DISSIDIA SAGA2 サンプル1



 日が高く上った時間だからか、店じまいをしたスペースもあったが、まだまだ大部分の露店では衣服やカバン、文房具や食器など生活必需品からガルバディア各地の名物料理まで幅広いものが売り買いされていた。
「すっげ……」
 首都の市場に勝るとも劣らない活気に圧倒されたようにバッツが立ち止まった。
 右を向いても左を向いても、前を見ても後ろを見ても人込みがある。立ち尽くすバッツを邪魔くさそうに後ろから来た人が追い越していき、その度に人だかりがその容量を増す。
 よくよく観察すれば、地元の人間が多いのか、よどみない足取りで目的の露天へ向かう人間が多い。
「バッツ、とりあえず歩くぞ」
 なかなか歩き出そうとしないバッツを見かねたフリオニールが後ろから肩を押すようにして促す。
「なぁ、ここ、どんくらいなんだ?」
「ここはそんなに大きくないッス!店の多さで言うなら大通りに出た方が確実に多いし。でも、安さを優先させるならこっちの方!」
「大通りの方が地代なんかが余計にかかるから、どうしても割高になるんだ。それに観光客相手の商売をしている店も多い。ここで寝起きしているとどうしてもこっちに足を運ぶ頻度が多くなるな」
「ふーん。どおりで慣れた足取りの人間が多いと思った」
「観光客が全くいないって訳じゃないけどな」
「で、どうするッスか。この時間なら軽食で済ませるってのもありだと思うけど」
 お腹がすきました。そう顔に書いたティーダは、フリオニールの視線がなければ食べ物を扱う露天に真っ先に駆けだしそうであったが、その気持ちはバッツも同じである。朝ごはんは食べてきたが、それでもかなりの距離を歩いたこともあり、小腹がすいていた。

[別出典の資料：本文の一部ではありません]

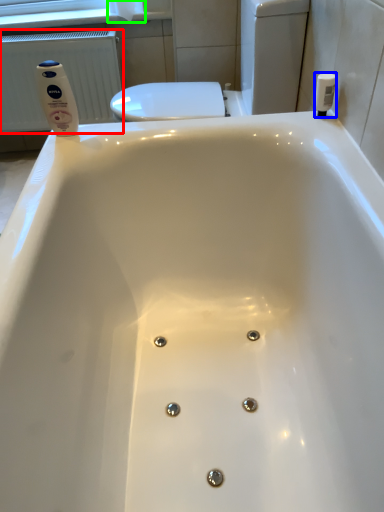 Question: Considering the real-world distances, which object is closest to radiator (highlighted by a red box)? toiletry (highlighted by a blue box) or toilet paper (highlighted by a green box).

Choices:
 (A) toiletry
 (B) toilet paper

Answer: (B) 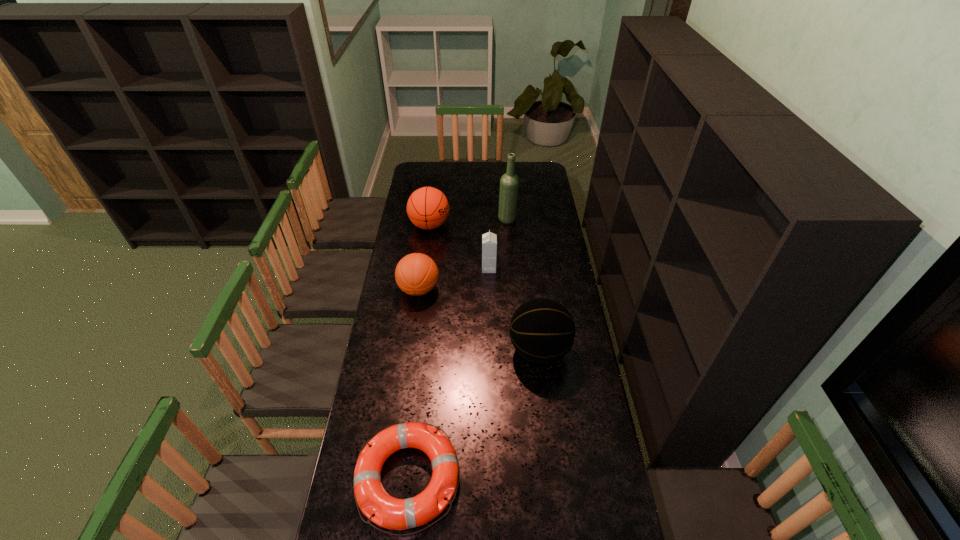 Find the location of a particular element. The width and height of the screenshot is (960, 540). free location at the far edge of the desktop is located at coordinates (518, 171).

The width and height of the screenshot is (960, 540). What are the coordinates of `vacant space at the left edge of the desktop` in the screenshot? It's located at click(x=419, y=247).

Find the location of a particular element. Image resolution: width=960 pixels, height=540 pixels. vacant region at the right edge of the desktop is located at coordinates (531, 206).

Where is `vacant space at the far left corner`? Image resolution: width=960 pixels, height=540 pixels. vacant space at the far left corner is located at coordinates (x=435, y=168).

In the image, there is a desktop. Where is `vacant space at the far right corner`? Image resolution: width=960 pixels, height=540 pixels. vacant space at the far right corner is located at coordinates pos(533,170).

At what (x,y) coordinates should I click in order to perform the action: click on vacant area between the nearest basketball and the farthest basketball. Please return your answer as a coordinate pair (x, y). This screenshot has width=960, height=540. Looking at the image, I should click on (485, 288).

Find the location of a particular element. This screenshot has width=960, height=540. free area in between the third nearest object and the nearest object is located at coordinates (414, 383).

The width and height of the screenshot is (960, 540). Identify the location of free area in between the carton and the wine bottle. (498, 244).

Find the location of a particular element. This screenshot has height=540, width=960. free space between the fourth farthest object and the wine bottle is located at coordinates (463, 254).

Identify the location of free space between the carton and the life buoy. Image resolution: width=960 pixels, height=540 pixels. pos(448,373).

「そーだな。そこらの露店で持ち運べるやつ買って、喰いながら見て回るってのはどーだ」
「バッツがいいなら、オレは構わない。フリオニールはどうッスか」
「俺も別にかまわないが。バッツは本当にそれでいいのか?」
 店に入ってしっかりとした食事を取らなくていいのか、その問いかけにはにへらと崩れた顔が向けられる。
「いいって、いいって。お堅い店に入ってもそもそ食うより、青空の下で歩きながら食う方が絶対美味いって」
 んで、実はあそこのが気になってるんだけど。
 バッツが指さす先には、炙り肉を薄くそぎ切りにし野菜類と一緒に、発酵させてから焼きあげた生地で包んで食べる食べ物を販売している露店がある。